*** Data to process ***
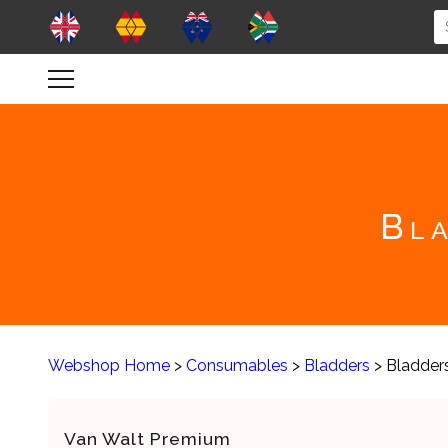
Bla
Webshop Home
>
Consumables
>
Bladders
> Bladder
Van Walt Premium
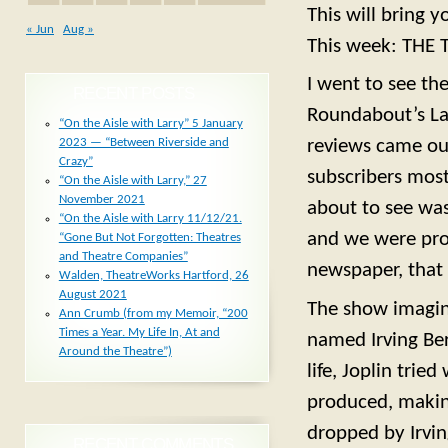
This will bring 
« Jun
Aug »
This week: THE
I went to see th
RECENT POSTS
Roundabout’s Lau
“On the Aisle with Larry” 5 January
2023 — “Between Riverside and
reviews came ou
Crazy”
subscribers mos
“On the Aisle with Larry,” 27
November 2021
about to see was
“On the Aisle with Larry 11/12/21.
and we were prov
“Gone But Not Forgotten: Theatres
and Theatre Companies”
newspaper, that 
Walden, TheatreWorks Hartford, 26
August 2021
The show imagin
Ann Crumb (from my Memoir, “200
Times a Year. My Life In, At and
named Irving Ber
Around the Theatre”)
life, Joplin tri
produced, making
dropped by Irvin
RECENT COMMENTS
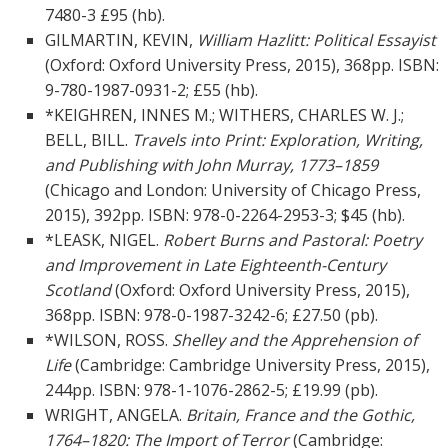
7480-3 £95 (hb).
GILMARTIN, KEVIN,
William Hazlitt: Political Essayist
(Oxford: Oxford University Press, 2015), 368pp. ISBN:
9-780-1987-0931-2; £55 (hb).
*KEIGHREN, INNES M.; WITHERS, CHARLES W. J.;
BELL, BILL.
Travels into Print: Exploration, Writing,
and Publishing with John Murray, 1773–1859
(Chicago and London: University of Chicago Press,
2015), 392pp. ISBN:
978-0-2264-2953-3; $45 (hb).
*LEASK, NIGEL.
Robert Burns and Pastoral: Poetry
and Improvement in Late Eighteenth-Century
Scotland
(Oxford: Oxford University Press, 2015),
368pp. ISBN: 978-0-1987-3242-6; £27.50 (pb).
*WILSON, ROSS.
Shelley and the Apprehension of
Life
(Cambridge: Cambridge University Press, 2015),
244pp. ISBN: 978-1-1076-2862-5; £19.99 (pb).
WRIGHT, ANGELA.
Britain, France and the Gothic,
1764–1820: The Import of Terror
(Cambridge:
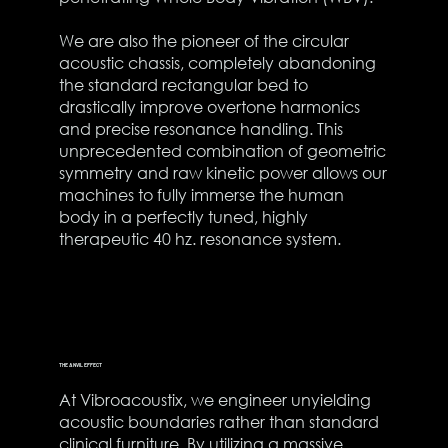
We are also the pioneer of the circular
acoustic chassis, completely abandoning
the standard rectangular bed to
drastically improve overtone harmonics
and precise resonance handling. This
unprecedented combination of geometric
symmetry and raw kinetic power allows our
machines to fully immerse the human
body in a perfectly tuned, highly
therapeutic 40 hz. resonance system.
THE ANVIL EFFECT
At Vibroacoustix, we engineer unyielding
acoustic boundaries rather than standard
clinical furniture. By utilizing a massive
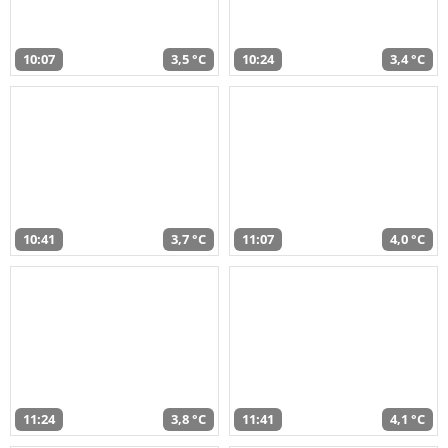
10:07
3,5 °C
10:24
3,4 °C
10:41
3,7 °C
11:07
4,0 °C
11:24
3,8 °C
11:41
4,1 °C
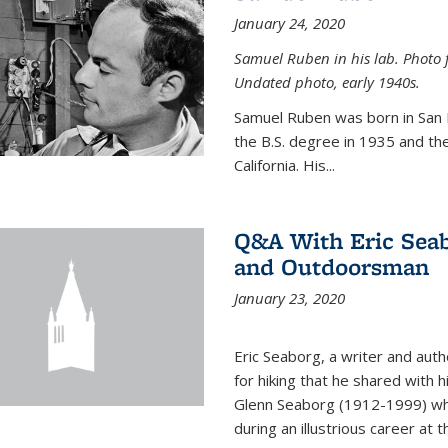
January 24, 2020
Samuel Ruben in his lab. Photo 
Undated photo, early 1940s.
Samuel Ruben was born in San
the B.S. degree in 1935 and th
California. His...
Q&A With Eric Seab
and Outdoorsman
January 23, 2020
Eric Seaborg, a writer and aut
for hiking that he shared with 
Glenn Seaborg (1912-1999) who
during an illustrious career at 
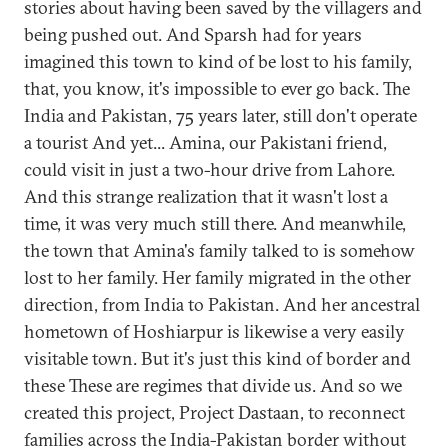
stories about having been saved by the villagers and
being pushed out. And Sparsh had for years
imagined this town to kind of be lost to his family,
that, you know, it's impossible to ever go back. The
India and Pakistan, 75 years later, still don't operate
a tourist And yet... Amina, our Pakistani friend,
could visit in just a two-hour drive from Lahore.
And this strange realization that it wasn't lost a
time, it was very much still there. And meanwhile,
the town that Amina's family talked to is somehow
lost to her family. Her family migrated in the other
direction, from India to Pakistan. And her ancestral
hometown of Hoshiarpur is likewise a very easily
visitable town. But it's just this kind of border and
these These are regimes that divide us. And so we
created this project, Project Dastaan, to reconnect
families across the India-Pakistan border without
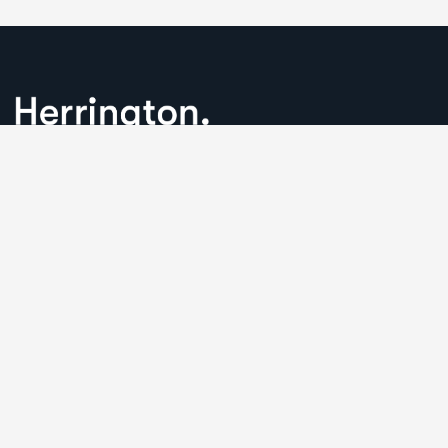
We understand that business can be chaotic. That’s where
we come in. We’re focused on adding some much-needed
balance to the mix.
Comany Information
Office: 2220 Plymouth Rd #302, Hopkins, Minnesota(MN),
55305
Send mail:
Herringtonconsulting@gmail.com
Call us:
(234) 109-6666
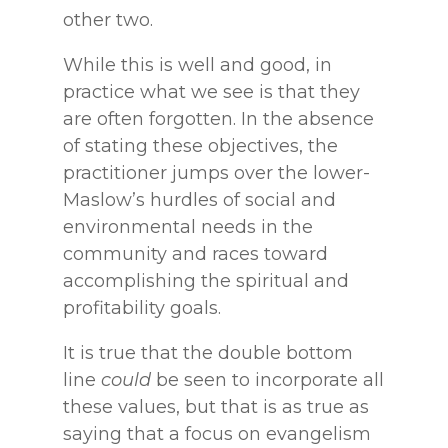
other two.
While this is well and good, in
practice what we see is that they
are often forgotten. In the absence
of stating these objectives, the
practitioner jumps over the lower-
Maslow’s hurdles of social and
environmental needs in the
community and races toward
accomplishing the spiritual and
profitability goals.
It is true that the double bottom
line
could
be seen to incorporate all
these values, but that is as true as
saying that a focus on evangelism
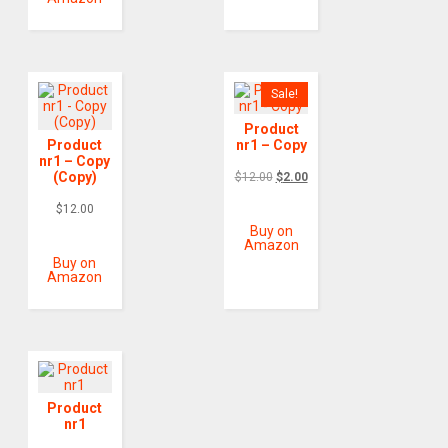
Sale!
Product
Product
nr1 – Copy
nr1 – Copy
(Copy)
$
12.00
$
2.00
$
12.00
Buy on
Amazon
Buy on
Amazon
Product
nr1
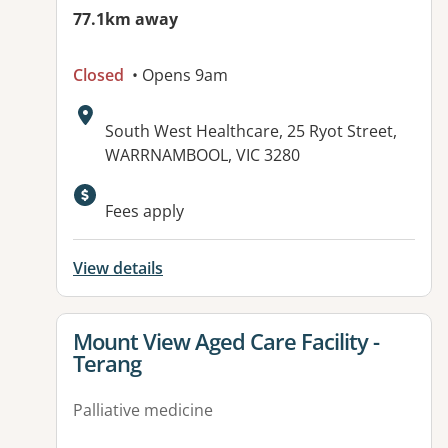
77.1km away
Closed
• Opens 9am
Address:
South West Healthcare, 25 Ryot Street,
WARRNAMBOOL, VIC 3280
Available facilities:
Fees apply
View details
View details for
Mount View Aged Care Facility -
Terang
Palliative medicine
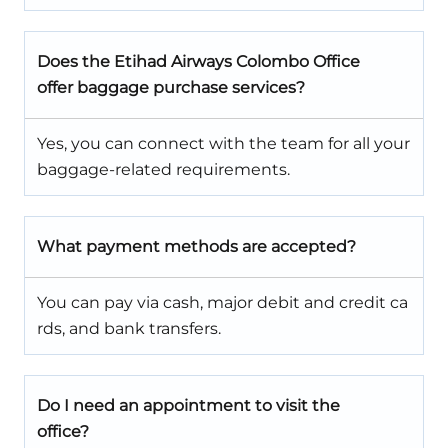
Does the Etihad Airways Colombo Office
offer baggage purchase services?
Yes, you can connect with the team for all your
baggage-related requirements.
What payment methods are accepted?
You can pay via cash, major debit and credit ca
rds, and bank transfers.
Do I need an appointment to visit the
office?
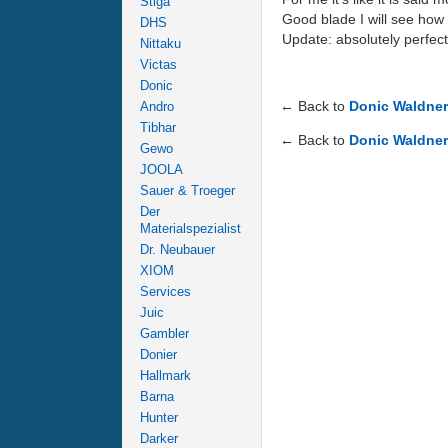
Stiga
Good blade I will see how 
DHS
Update: absolutely perfect 
Nittaku
Victas
Donic
← Back to
Donic Waldne
Andro
Tibhar
← Back to
Donic Waldne
Gewo
JOOLA
Sauer & Troeger
Der
Materialspezialist
Dr. Neubauer
XIOM
Services
Juic
Gambler
Donier
Hallmark
Barna
Hunter
Darker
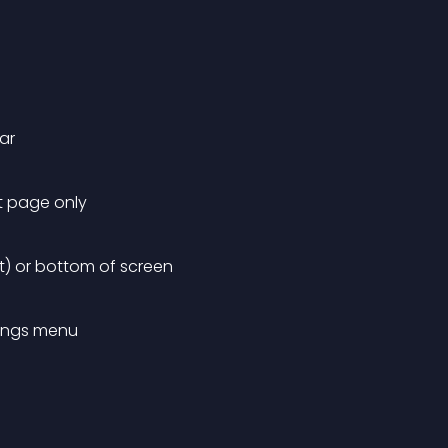
ar
nt page only
lt) or bottom of screen
tings menu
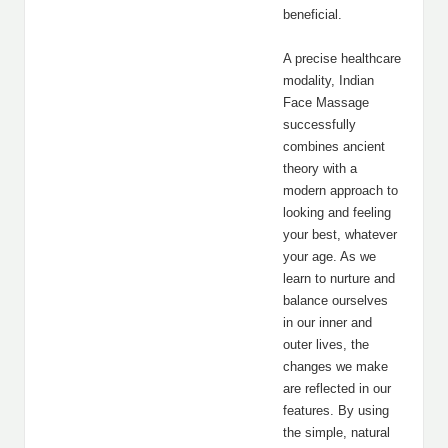
beneficial.
A precise healthcare
modality, Indian
Face Massage
successfully
combines ancient
theory with a
modern approach to
looking and feeling
your best, whatever
your age. As we
learn to nurture and
balance ourselves
in our inner and
outer lives, the
changes we make
are reflected in our
features. By using
the simple, natural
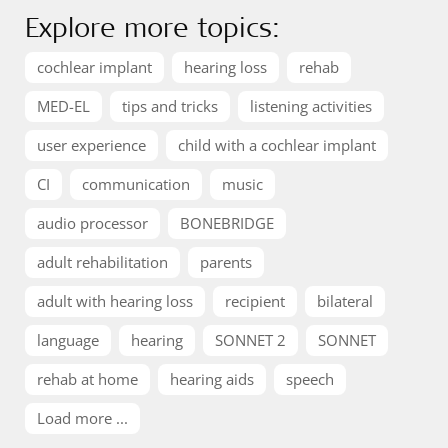
Explore more topics:
cochlear implant
hearing loss
rehab
MED-EL
tips and tricks
listening activities
user experience
child with a cochlear implant
CI
communication
music
audio processor
BONEBRIDGE
adult rehabilitation
parents
adult with hearing loss
recipient
bilateral
language
hearing
SONNET 2
SONNET
rehab at home
hearing aids
speech
Load more ...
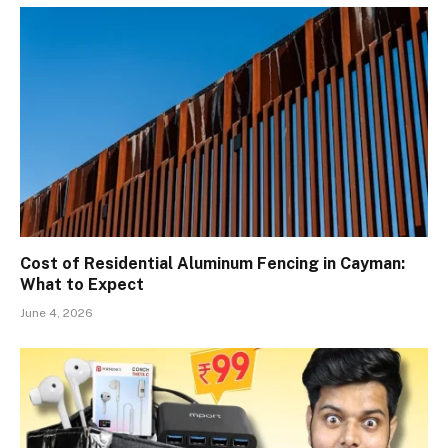
Cost of Residential Aluminum Fencing in Cayman:
What to Expect
June 4, 2026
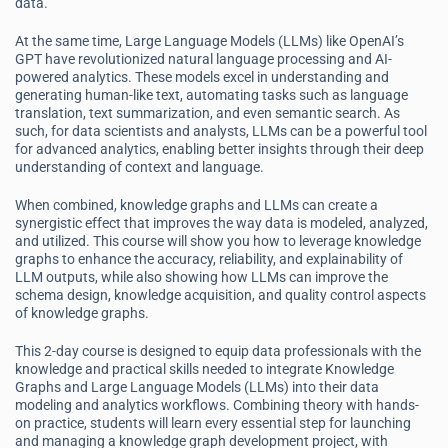
data.
At the same time, Large Language Models (LLMs) like OpenAI’s
GPT have revolutionized natural language processing and AI-
powered analytics. These models excel in understanding and
generating human-like text, automating tasks such as language
translation, text summarization, and even semantic search. As
such, for data scientists and analysts, LLMs can be a powerful tool
for advanced analytics, enabling better insights through their deep
understanding of context and language.
When combined, knowledge graphs and LLMs can create a
synergistic effect that improves the way data is modeled, analyzed,
and utilized. This course will show you how to leverage knowledge
graphs to enhance the accuracy, reliability, and explainability of
LLM outputs, while also showing how LLMs can improve the
schema design, knowledge acquisition, and quality control aspects
of knowledge graphs.
This 2-day course is designed to equip data professionals with the
knowledge and practical skills needed to integrate Knowledge
Graphs and Large Language Models (LLMs) into their data
modeling and analytics workflows. Combining theory with hands-
on practice, students will learn every essential step for launching
and managing a knowledge graph development project, with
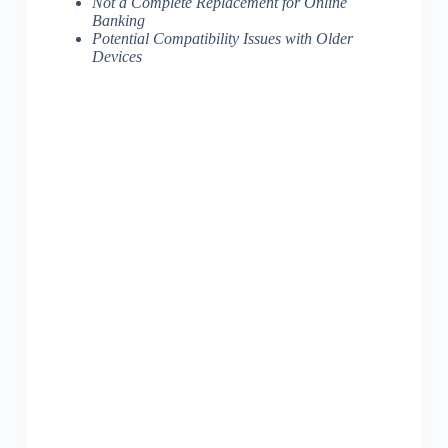
Not a Complete Replacement for Online
Banking
Potential Compatibility Issues with Older
Devices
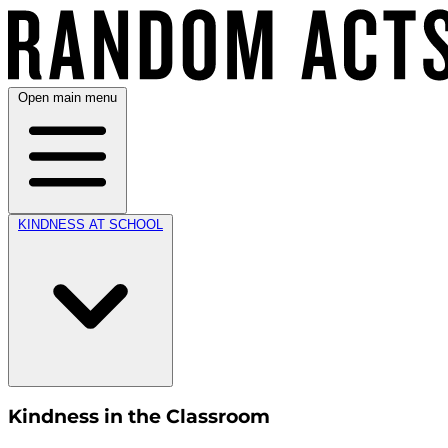
Open main menu
KINDNESS AT SCHOOL
Kindness in the Classroom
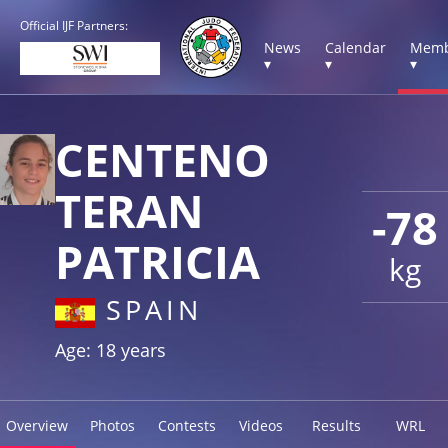
Official IJF Partners:
News
Calendar
Memb
▾
▾
▾
CENTENO
TERAN
-78
PATRICIA
kg
SPAIN
Age: 18 years
Overview
Photos
Contests
Videos
Results
WRL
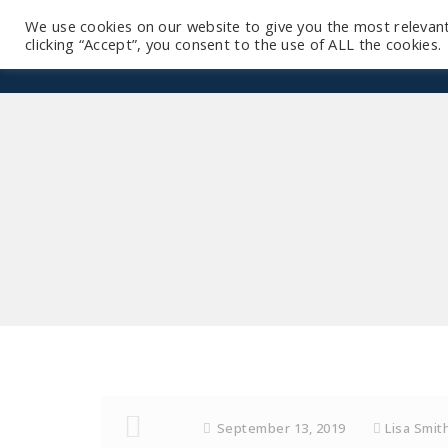
We use cookies on our website to give you the most relevan
clicking “Accept”, you consent to the use of ALL the cookies.
September 13, 2019
Lisa Smit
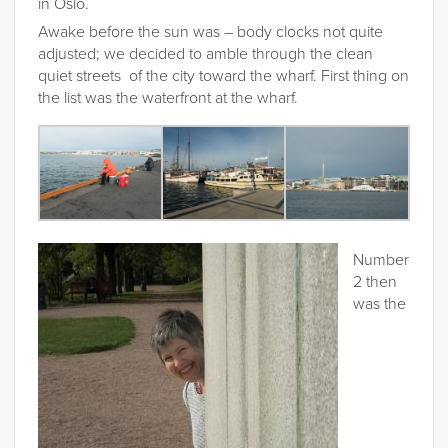
in Oslo.
Awake before the sun was – body clocks not quite
adjusted; we decided to amble through the clean
quiet streets of the city toward the wharf. First thing on
the list was the waterfront at the wharf.
Number
2 then
was the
*** End of Data to process ***
- Exercise
Go back to the listing above and reproduce, exactly, the stretch from the line bearing "imagined this town" through the line bearing "offer baggage purchase services?", without its pictures.

- Answer box
imagined this town to kind of be lost to his family,
that, you know, it's impossible to ever go back. The
India and Pakistan, 75 years later, still don't operate
a tourist And yet... Amina, our Pakistani friend,
could visit in just a two-hour drive from Lahore.
And this strange realization that it wasn't lost a
time, it was very much still there. And meanwhile,
the town that Amina's family talked to is somehow
lost to her family. Her family migrated in the other
direction, from India to Pakistan. And her ancestral
hometown of Hoshiarpur is likewise a very easily
visitable town. But it's just this kind of border and
these These are regimes that divide us. And so we
created this project, Project Dastaan, to reconnect
families across the India-Pakistan border without
We understand that business can be chaotic. That’s where
we come in. We’re focused on adding some much-needed
balance to the mix.
Comany Information
Office: 2220 Plymouth Rd #302, Hopkins, Minnesota(MN),
55305
Send mail:
Herringtonconsulting@gmail.com
Call us:
(234) 109-6666
other two.
While this is well and good, in
practice what we see is that they
are often forgotten. In the absence
of stating these objectives, the
practitioner jumps over the lower-
Maslow’s hurdles of social and
environmental needs in the
community and races toward
accomplishing the spiritual and
profitability goals.
It is true that the double bottom
line
could
be seen to incorporate all
these values, but that is as true as
saying that a focus on evangelism
Sale!
Product
Product
nr1 – Copy
nr1 – Copy
(Copy)
$
12.00
$
2.00
$
12.00
Buy on
Amazon
Buy on
Amazon
Product
nr1
77.1km away
Closed
• Opens 9am
Address:
South West Healthcare, 25 Ryot Street,
WARRNAMBOOL, VIC 3280
Available facilities:
Fees apply
View details
View details for
Mount View Aged Care Facility -
Terang
Palliative medicine
Does the Etihad Airways Colombo Office
offer baggage purchase services?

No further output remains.